Copy each entry below exactly. No images.

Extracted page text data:
==========
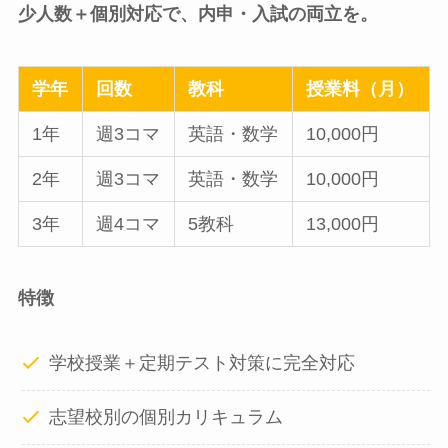
少人数＋個別対応で、内申・入試の両立を。
学年
回数
教科
授業料（月）
1年
週3コマ
英語・数学
10,000円
2年
週3コマ
英語・数学
10,000円
3年
週4コマ
5教科
13,000円
特徴
学校授業＋定期テスト対策に完全対応
志望校別の個別カリキュラム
==========
(Exercise output):
少人数＋個別対応で、内申・入試の両立を。
学年
回数
教科
授業料（月）
1年
週3コマ
英語・数学
10,000円
2年
週3コマ
英語・数学
10,000円
3年
週4コマ
5教科
13,000円
特徴
学校授業＋定期テスト対策に完全対応
志望校別の個別カリキュラム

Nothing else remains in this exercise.